This is embarrassing to write, but I can’t describe Northern Ireland links golf without giggling.  

It’s so dang fun-house fun, each verdant “room” more chortle-worthy than the last. It’s hard to explain, which I know is ridiculous. Oh, and there are pubs, where yes, there are music sessions every night. And it’s true: the Irish are as convivial as you’ve heard.  

But back to golf.  

How to describe their golf? Let’s start with the opening four holes at Ardglass Golf Club, founded in 1896. The Ardglass clubhouse dates to 1405 (yes 1405), the fortified warehouse now described as the “Oldest Clubhouse in the World.  

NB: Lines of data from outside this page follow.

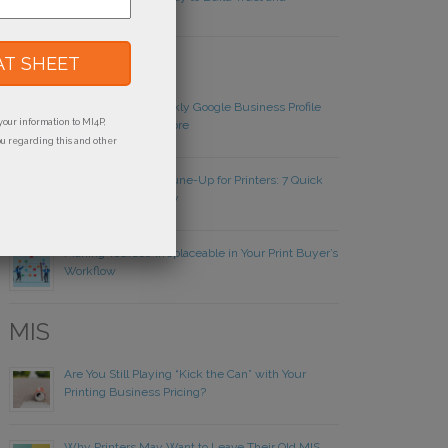
Credibility
Websites
Local SEO: The Weekly Google Business Profile
your information to MI4P,
Routine Printers Ignore
ou regarding this and other
Year-End Website Tune-Up for Printers: 7 Quick
Wins Before January
Making Yourself Irreplaceable in Your Print Buyer’s
Workflow
MIS
Are You Still Playing “Kick the Can” with Your
Printing Business Pricing?
Why Printers May Want to Leave Their Old MIS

The first tee shot is to a broad fairway shared by the first and 18th holes. If you hit the ball left, it will pinball around the coastal basalt outcropping or land in Lambs Lough, for which the opening hole is named. (Inventive hole nomenclature is another Irish treat.) But this isnt what makes the hole so captivating. It’s the approach shot to a completely hidden green. 

Hole No. 2, “Howd’s Hole,” ups the stakes, a 168-yard par-3 with a 140-yard chasm carry. And No. 3, “Compass Hill,” a short par-4, appears more benign until you discover those famous links bunkers, stacked high as pancakes, pimple the fairway. Oh, and the wind, of course.  

Your eyes are again taken away on “The Warren,” the 371-yard par-4 fourth that asks you to fly over several mounds to a mysterious fairway, at least for a first-time player.  

I don’t often list tee boxes among a golf course’s aesthetic attributes, but several launch parapets here deserve mention. Jutting out above the Atlantic, the tee boxes on the fifth and sixth holes are exactly where you’d stand sentry should Yara Greyjoy lead her fleet from the Iron Islands to the North of Ireland (for those who follow along the “Game of Thrones” television series).  

I could write much more about Ardglass, but there are more giddy layouts to share from Portstewart, Royal Portrush, and, lest we forget, that other County Down track, the Royal one that many consider the most beautiful golf course in the world.   

A simple sign points to Royal County Down behind the Slieve Donard, a grand hotel facing the Irish Sea that’s also steps away from the resort town of Newcastle. Following the sign’s arrow to RCD feels like taking a non-descript trail from a Washington Road strip mall parking lot to Augusta National. Et voila, Eden! 

The golf course itself is equally pristine. Unlike Augusta, carved and mounded from a former nursery, the RCD landscape required little more than formal holes and flags, as evidenced by tales of villagers playing among the rabbit warren before Belfast bankers took over in 1889 and formalized a 9-hole course. Though additional holes and many iterations were to follow, altering so much as a gorse branch today is considered sacrilegious.  

The opening 539-yard par-5 provides the first of countless “pinch me” moments, a ribbon fairway skirting the shore, narrowing like a tightly purled corset with pot bunkers ready to cook your round from the get-go. Unlike Ardglass, you do have to wait until No. 2, a 444-yard par-4, to launch your first blind tee shot.  

Trusting that a fairway exists somewhere in the distance is a recurring theme in links golf, especially on Irish links where dune topography results in significant elevation changes. It adds all sorts of mystery for the player, not least finding one’s golf ball should the drive get blown off course and miss the fairway.  

The par-4 13th adds a rare severe dogleg into the mix (oh, and best to know your iron distances – dd the green wears a gorse collar). 

Unlike traditional links, where the front nine travels out and the back nine returns, RCD’s first nine turns at the modest clubhouse. Sticklers will also find the triangular-shaped pond in the 17th fairway rather incongruous. I doubt either aberration will make it into retellings about playing what Golf Digest has ranked the “No. 1 Golf Course in the World” since it started rating such things 10 years ago. 

Elevation may prove testy for locating errant drives and respiratory function, but it also allows for truly spectacular holes like “Devil’s Hill” on The Strand at Portstewart Golf Club. The 336-yard par-4 second hole requires you to split five-story hillocks before landing your ball on an uphill fairway.  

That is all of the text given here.